Material supplied:
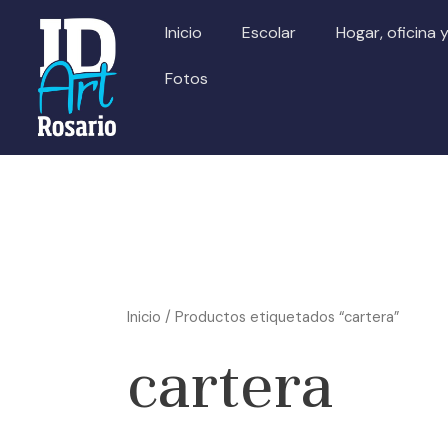
Ir
Inicio
Escolar
Hogar, oficina 
al
contenido
Fotos
Inicio
/ Productos etiquetados “cartera”
cartera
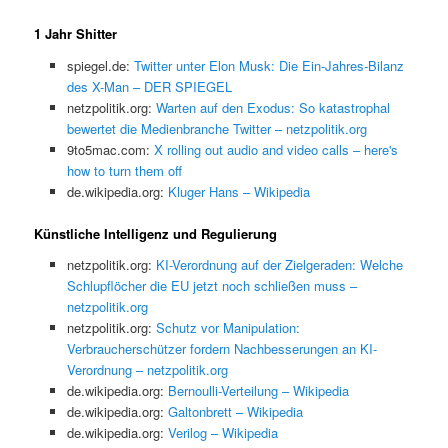
1 Jahr Shitter
spiegel.de:
Twitter unter Elon Musk: Die Ein-Jahres-Bilanz
des X-Man – DER SPIEGEL
netzpolitik.org:
Warten auf den Exodus: So katastrophal
bewertet die Medienbranche Twitter – netzpolitik.org
9to5mac.com:
X rolling out audio and video calls – here's
how to turn them off
de.wikipedia.org:
Kluger Hans – Wikipedia
Künstliche Intelligenz und Regulierung
netzpolitik.org:
KI-Verordnung auf der Zielgeraden: Welche
Schlupflöcher die EU jetzt noch schließen muss –
netzpolitik.org
netzpolitik.org:
Schutz vor Manipulation:
Verbraucherschützer fordern Nachbesserungen an KI-
Verordnung – netzpolitik.org
de.wikipedia.org:
Bernoulli-Verteilung – Wikipedia
de.wikipedia.org:
Galtonbrett – Wikipedia
de.wikipedia.org:
Verilog – Wikipedia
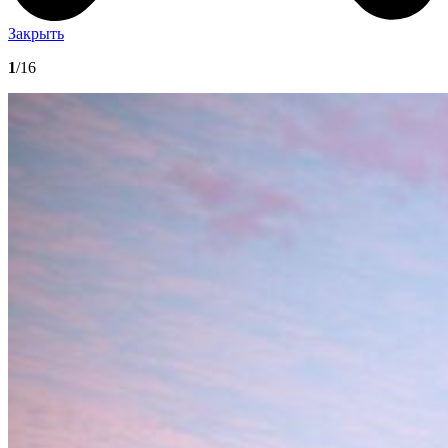
Закрыть
1
/16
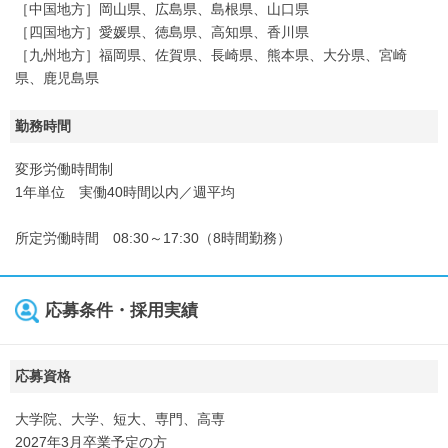
［中国地方］岡山県、広島県、島根県、山口県
［四国地方］愛媛県、徳島県、高知県、香川県
［九州地方］福岡県、佐賀県、長崎県、熊本県、大分県、宮崎
県、鹿児島県
勤務時間
変形労働時間制
1年単位 実働40時間以内／週平均
所定労働時間 08:30～17:30（8時間勤務）
応募条件・採用実績
応募資格
大学院、大学、短大、専門、高専
2027年3月卒業予定の方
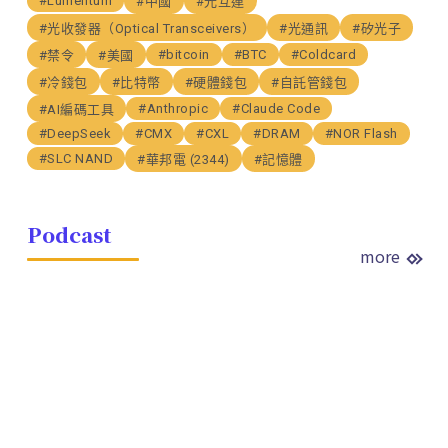
#Lumentum
#中國
#光互連
#光收發器（Optical Transceivers）
#光通訊
#矽光子
#bitcoin
#BTC
#Coldcard
#禁令
#美國
#冷錢包
#比特幣
#硬體錢包
#自託管錢包
#Anthropic
#Claude Code
#AI編碼工具
#DeepSeek
#CMX
#CXL
#DRAM
#NOR Flash
#SLC NAND
#華邦電 (2344)
#記憶體
Podcast
more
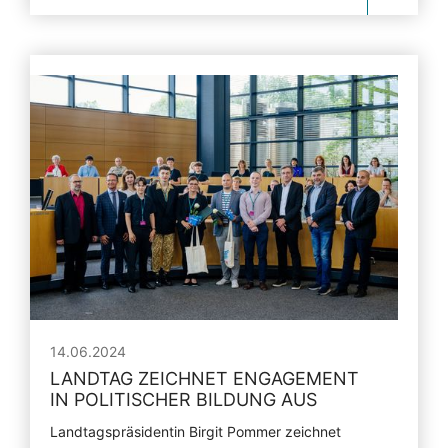
14.06.2024
LANDTAG ZEICHNET ENGAGEMENT
IN POLITISCHER BILDUNG AUS
Landtagspräsidentin Birgit Pommer zeichnet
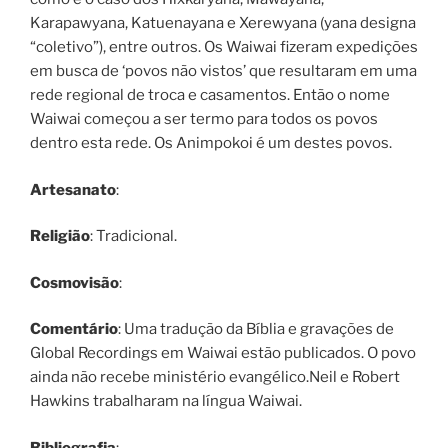
Karapawyana, Katuenayana e Xerewyana (yana designa
“coletivo”), entre outros. Os Waiwai fizeram expedições
em busca de ‘povos não vistos’ que resultaram em uma
rede regional de troca e casamentos. Então o nome
Waiwai começou a ser termo para todos os povos
dentro esta rede. Os Animpokoi é um destes povos.
Artesanato
:
Religião
: Tradicional.
Cosmovisão
:
Comentário
: Uma tradução da Bíblia e gravações de
Global Recordings em Waiwai estão publicados. O povo
ainda não recebe ministério evangélico.Neil e Robert
Hawkins trabalharam na língua Waiwai.
Bibliografia
:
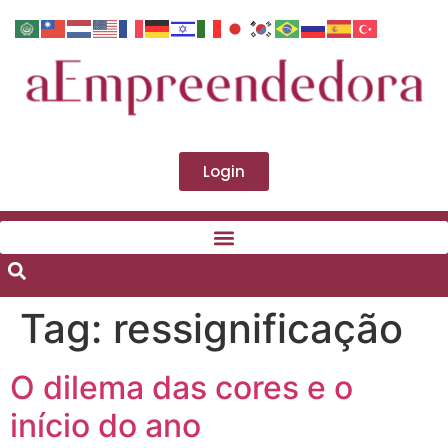
Login
Tag:
ressignificação
O dilema das cores e o
início do ano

Problem requirements:
The answer must be the data above, repeated exactly, with no pictures.

Written response:
Ir
Inicio
Escolar
Hogar, oficina 
al
contenido
Fotos
Inicio
/ Productos etiquetados “cartera”
cartera
1 Jahr Shitter
spiegel.de:
Twitter unter Elon Musk: Die Ein-Jahres-Bilanz
des X-Man – DER SPIEGEL
netzpolitik.org:
Warten auf den Exodus: So katastrophal
bewertet die Medienbranche Twitter – netzpolitik.org
9to5mac.com:
X rolling out audio and video calls – here's
how to turn them off
de.wikipedia.org:
Kluger Hans – Wikipedia
Künstliche Intelligenz und Regulierung
netzpolitik.org:
KI-Verordnung auf der Zielgeraden: Welche
Schlupflöcher die EU jetzt noch schließen muss –
netzpolitik.org
netzpolitik.org:
Schutz vor Manipulation:
Verbraucherschützer fordern Nachbesserungen an KI-
Verordnung – netzpolitik.org
de.wikipedia.org:
Bernoulli-Verteilung – Wikipedia
de.wikipedia.org:
Galtonbrett – Wikipedia
de.wikipedia.org:
Verilog – Wikipedia
Закрыть
1
/16
［中国地方］岡山県、広島県、島根県、山口県
［四国地方］愛媛県、徳島県、高知県、香川県
［九州地方］福岡県、佐賀県、長崎県、熊本県、大分県、宮崎
県、鹿児島県
勤務時間
変形労働時間制
1年単位 実働40時間以内／週平均
所定労働時間 08:30～17:30（8時間勤務）
応募条件・採用実績
応募資格
大学院、大学、短大、専門、高専
2027年3月卒業予定の方
#Lumentum
#中國
#光互連
#光收發器（Optical Transceivers）
#光通訊
#矽光子
#bitcoin
#BTC
#Coldcard
#禁令
#美國
#冷錢包
#比特幣
#硬體錢包
#自託管錢包
#Anthropic
#Claude Code
#AI編碼工具
#DeepSeek
#CMX
#CXL
#DRAM
#NOR Flash
#SLC NAND
#華邦電 (2344)
#記憶體
Podcast
more
14.06.2024
LANDTAG ZEICHNET ENGAGEMENT
IN POLITISCHER BILDUNG AUS
Landtagspräsidentin Birgit Pommer zeichnet
Karapawyana, Katuenayana e Xerewyana (yana designa
“coletivo”), entre outros. Os Waiwai fizeram expedições
em busca de ‘povos não vistos’ que resultaram em uma
rede regional de troca e casamentos. Então o nome
Waiwai começou a ser termo para todos os povos
dentro esta rede. Os Animpokoi é um destes povos.
Artesanato
:
Religião
: Tradicional.
Cosmovisão
:
Comentário
: Uma tradução da Bíblia e gravações de
Global Recordings em Waiwai estão publicados. O povo
ainda não recebe ministério evangélico.Neil e Robert
Hawkins trabalharam na língua Waiwai.
Bibliografia
:
Login
Tag:
ressignificação
O dilema das cores e o
início do ano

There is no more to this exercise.